The risk of serious complications following colonoscopy is low. In a review of 12 studies with 57,742 screening colonoscopies, serious harm occurred in 2.8 per 1000 examinations1. Over 85% of complications occurred in the setting of polypectomy.In a database collecting data of 2.3 million colonoscopies performed between 1997 and 2004, the overall rate of complications resulting in hospitalization was 1.98 per 1000 examinations 2
A meta-analysis of 21 studies comprising nearly 2 million colonoscopies performed from 2001 to 2012, reported perforation in 0.5 per 1000 colonoscopies, post-procedural bleeding in 2.6 per 1000 colonoscopies and death in 2.9 per 100,000 colonoscopies 3.
The reported mortality rate related to colonoscopy is 0.007% 4.
The risk of colonoscopy is not constant across groups: older adults are at increased risk for serious complications compared with younger patients. 5
The risk of serious complications is also increased among patients with comorbid conditions such as previous stroke, chronic obstructive pulmonary disease, atrial fibrillation, and heart failure.
Hernial complications are rare after colonoscopy, and are usually promoted by an increased abdominal pressure and by the patient’s physical constitution.
A scrotal-inguinal hernia is a swelling due to the passage of a bowel through the inguinal canal; the leak can be limited to the inguinal canal or just outside it or it may reach the scrotum with a large resulting swelling.

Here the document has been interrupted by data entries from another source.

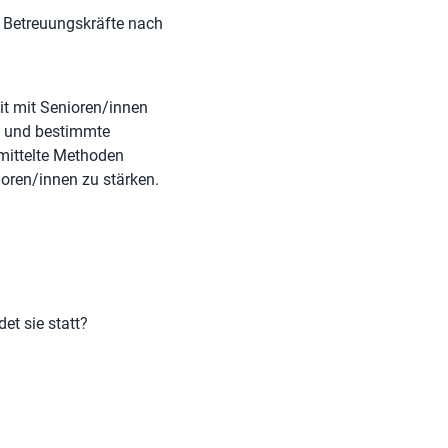
 Betreuungskräfte nach
eit mit Senioren/innen
n und bestimmte
mittelte Methoden
ioren/innen zu stärken.
et sie statt?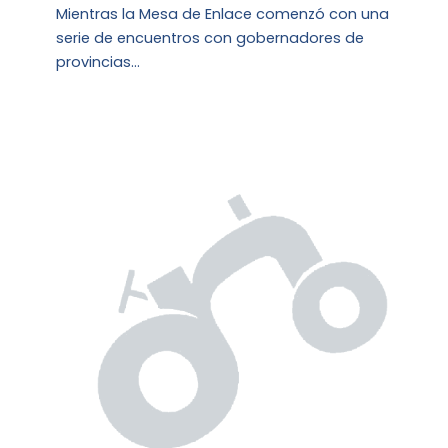
Mientras la Mesa de Enlace comenzó con una
serie de encuentros con gobernadores de
provincias…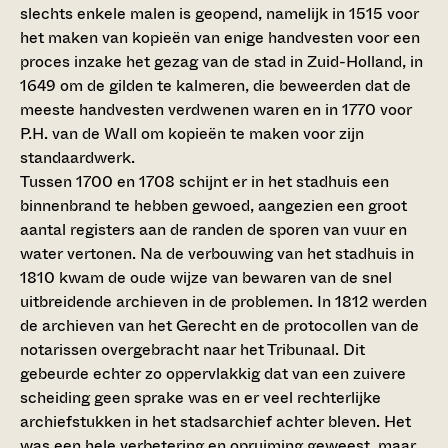
slechts enkele malen is geopend, namelijk in 1515 voor
het maken van kopieën van enige handvesten voor een
proces inzake het gezag van de stad in Zuid-Holland, in
1649 om de gilden te kalmeren, die beweerden dat de
meeste handvesten verdwenen waren en in 1770 voor
P.H. van de Wall om kopieën te maken voor zijn
standaardwerk.
Tussen 1700 en 1708 schijnt er in het stadhuis een
binnenbrand te hebben gewoed, aangezien een groot
aantal registers aan de randen de sporen van vuur en
water vertonen. Na de verbouwing van het stadhuis in
1810 kwam de oude wijze van bewaren van de snel
uitbreidende archieven in de problemen. In 1812 werden
de archieven van het Gerecht en de protocollen van de
notarissen overgebracht naar het Tribunaal. Dit
gebeurde echter zo oppervlakkig dat van een zuivere
scheiding geen sprake was en er veel rechterlijke
archiefstukken in het stadsarchief achter bleven. Het
was een hele verbetering en opruiming geweest, maar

Possible differential diagnosis of a scrotal-inguinal hernia includes pathologies related to the testicle like hydrocele, varicocele, neoplasia and inguinal adenopathy.

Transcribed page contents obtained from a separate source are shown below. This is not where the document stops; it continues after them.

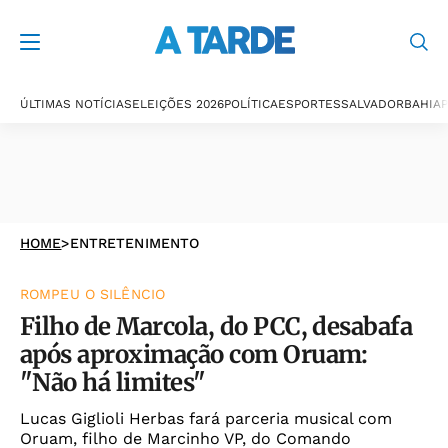
ÚLTIMAS NOTÍCIAS
ELEIÇÕES 2026
POLÍTICA
ESPORTES
SALVADOR
BAHIA
P
HOME
>
ENTRETENIMENTO
ROMPEU O SILÊNCIO
Filho de Marcola, do PCC, desabafa
após aproximação com Oruam:
"Não há limites"
Lucas Giglioli Herbas fará parceria musical com
Oruam, filho de Marcinho VP, do Comando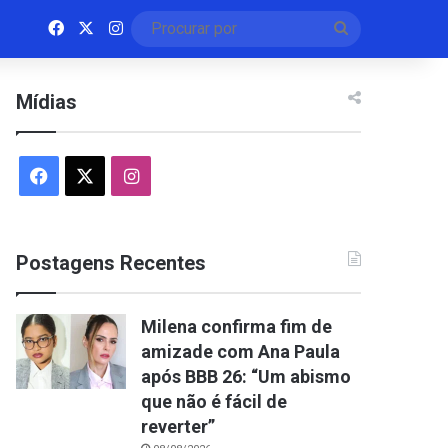
Facebook
X
Instagram
Procurar
por
Mídias
Facebook
X
Instagram
Postagens Recentes
Milena confirma fim de
amizade com Ana Paula
após BBB 26: “Um abismo
que não é fácil de
reverter”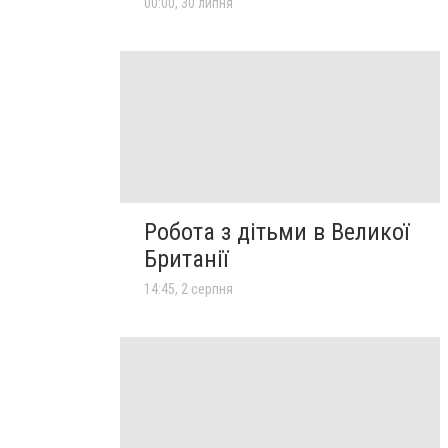
00:00, 30 липня
Робота з дітьми в Великої
Британії
14:45, 2 серпня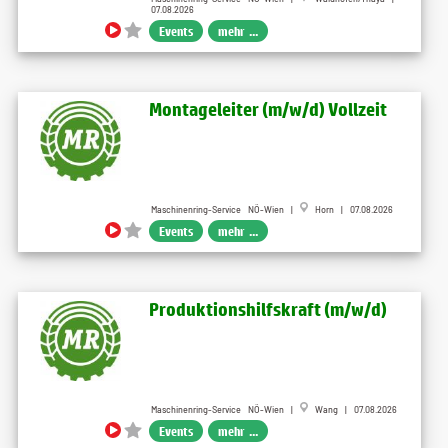
07.08.2026
Events
mehr ...
Montageleiter (m​/w​/d) Vollzeit
Maschinenring-Service NÖ-Wien |
Horn | 07.08.2026
Events
mehr ...
Produktionshilfskraft (m​/w​/d)
Maschinenring-Service NÖ-Wien |
Wang | 07.08.2026
Events
mehr ...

Patients with an acutely incarcerated inguinal hernia but without signs of strangulation,  should undergo urgent surgical repair. Hernia reduction can be attempted in patients who wish to delay surgery. If hernia reduction is successful, a close follow-up should exclude recurrent incarceration. If manual reduction fails, it is indicated to urgently proceed to surgical treatment. 
The incidence of testicular complications in hernial diseases ranges from 0.3 to 7.2%6. Interference with blood supply to the testicle, typically resulting from the dissection of an indirect hernia from the cord structures (open or laparoscopic), can lead to testicular ischemia and atrophy 78. Complications may also result from direct injury, extrinsic compression of cord structures, or a fibrotic reaction to polypropylene mesh. Transection or obstruction of the vas deferens, which can lead to ejaculatory problems, is of particular concern in young men 9.

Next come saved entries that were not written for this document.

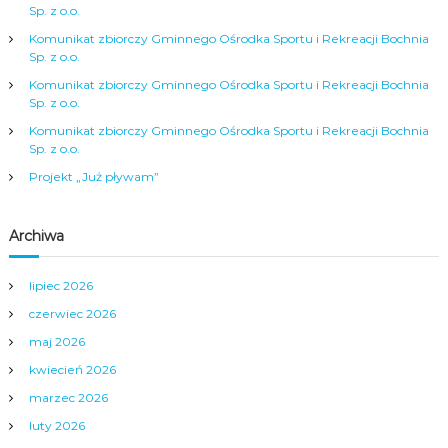
Sp. z o.o.
Komunikat zbiorczy Gminnego Ośrodka Sportu i Rekreacji Bochnia
Sp. z o.o.
Komunikat zbiorczy Gminnego Ośrodka Sportu i Rekreacji Bochnia
Sp. z o.o.
Komunikat zbiorczy Gminnego Ośrodka Sportu i Rekreacji Bochnia
Sp. z o.o.
Projekt „Już pływam”
Archiwa
lipiec 2026
czerwiec 2026
maj 2026
kwiecień 2026
marzec 2026
luty 2026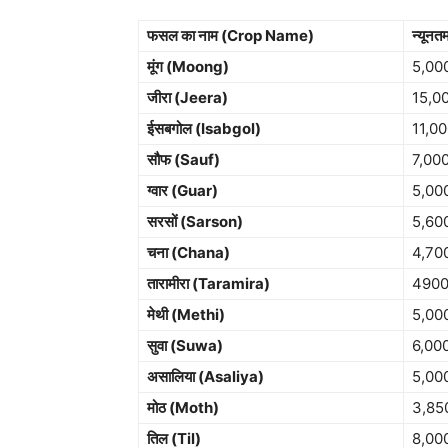
फसल का नाम (Crop Name)
न्यूनत
मूंग (Moong)
5,00
जीरा (Jeera)
15,0
ईसबगोल (Isabgol)
11,0
सौफ (Sauf)
7,00
ग्वार (Guar)
5,00
सरसों (Sarson)
5,60
चना (Chana)
4,70
तारामीरा (Taramira)
490
मेथी (Methi)
5,00
सुवा (Suwa)
6,00
असालिया (Asaliya)
5,00
मोठ (Moth)
3,85
तिल (Til)
8,00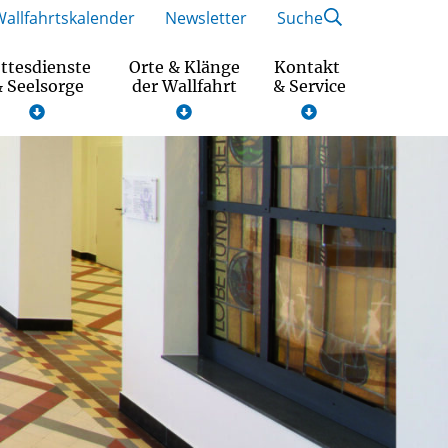
Wallfahrtskalender
Newsletter
Suche
ttesdienste
Orte & Klänge
Kontakt
 Seelsorge
der Wallfahrt
& Service
Wallfahrtsmotto und Gebet 2026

To our knowledge this is the first case in literature reporting an inguinal herniation of the entire bladder and there are no other cases of bladder herniation after a colonoscopy procedure.
In conclusion, inguinal hernias are possible surgical and post-procedural complications and need proper management. With the improvement of imaging techniques, even rare cases can be easily detected and managed with minimal complications.

Conclusions

Colonoscopy is a very common diagnostic and therapeutic procedure, with a low reported rate of serious complications. Hernial complications are rare after colonoscopy, probably promoted by an increased abdominal pressure. Scrotal-inguinal hernia usually include portions of the gastrointestinal tract, while bladder herniation is more uncommon. We reported a rare case of complete bladder herniation through the inguinal canal and, to our knowledge, this is the first case in literature reporting a bladder herniation after a colonoscopy procedure.